▶ [Activity]
Below this line is a set of entries; quote exactly the lines from the line that contains "когда они на них согласились. Заёмщики также" to the line that contains "общей суммы просроченного долга.", both lines included.

▶ [Given entries]
☆ ☆ ☆ ☆ ☆

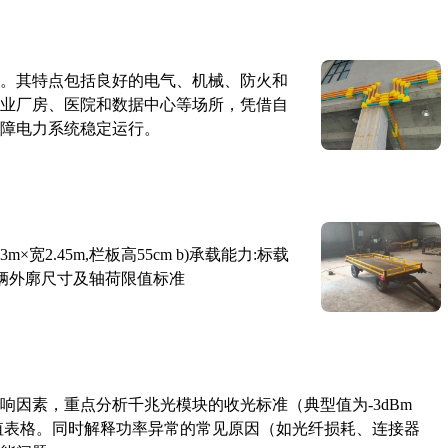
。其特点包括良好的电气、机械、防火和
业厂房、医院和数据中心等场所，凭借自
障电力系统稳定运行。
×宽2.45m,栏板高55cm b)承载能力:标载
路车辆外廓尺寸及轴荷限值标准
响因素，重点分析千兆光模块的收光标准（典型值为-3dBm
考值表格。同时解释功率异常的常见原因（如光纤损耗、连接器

☆ ☆ ☆ ☆ ☆

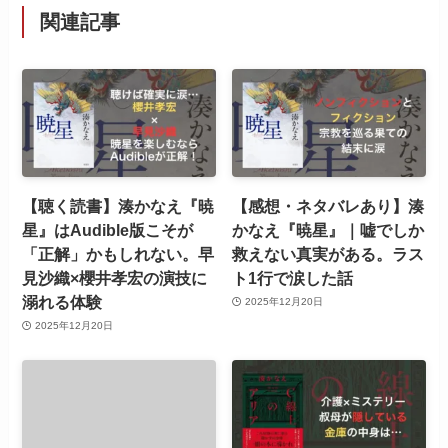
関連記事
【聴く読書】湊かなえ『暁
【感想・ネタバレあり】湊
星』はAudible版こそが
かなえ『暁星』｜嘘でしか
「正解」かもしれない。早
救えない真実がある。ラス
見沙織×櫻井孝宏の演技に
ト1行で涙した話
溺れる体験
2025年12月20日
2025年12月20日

☆ ☆ ☆ ☆ ☆

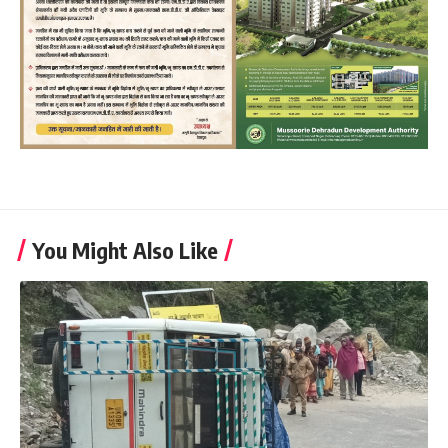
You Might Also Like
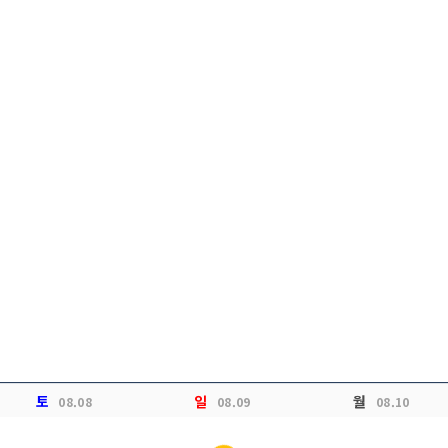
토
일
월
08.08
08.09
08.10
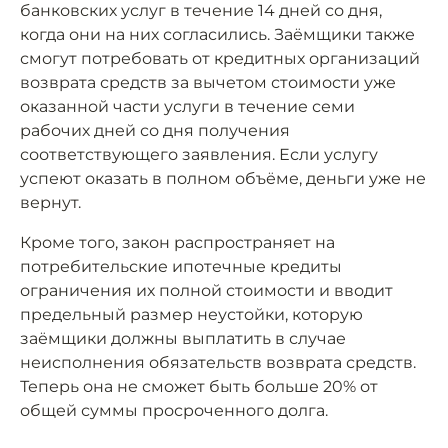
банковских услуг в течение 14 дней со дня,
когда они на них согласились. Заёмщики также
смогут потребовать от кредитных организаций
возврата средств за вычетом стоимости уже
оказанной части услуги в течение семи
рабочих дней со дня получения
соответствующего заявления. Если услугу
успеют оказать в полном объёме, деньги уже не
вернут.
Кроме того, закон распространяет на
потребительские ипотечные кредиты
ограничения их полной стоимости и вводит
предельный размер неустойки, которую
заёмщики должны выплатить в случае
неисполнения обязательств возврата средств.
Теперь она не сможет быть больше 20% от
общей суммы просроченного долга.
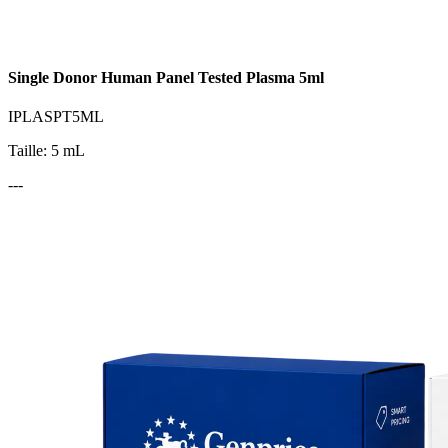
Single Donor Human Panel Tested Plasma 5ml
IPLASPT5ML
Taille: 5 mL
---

☆ ☆ ☆ ☆ ☆

▶ [Written answer]
когда они на них согласились. Заёмщики также
смогут потребовать от кредитных организаций
возврата средств за вычетом стоимости уже
оказанной части услуги в течение семи
рабочих дней со дня получения
соответствующего заявления. Если услугу
успеют оказать в полном объёме, деньги уже не
вернут.
Кроме того, закон распространяет на
потребительские ипотечные кредиты
ограничения их полной стоимости и вводит
предельный размер неустойки, которую
заёмщики должны выплатить в случае
неисполнения обязательств возврата средств.
Теперь она не сможет быть больше 20% от
общей суммы просроченного долга.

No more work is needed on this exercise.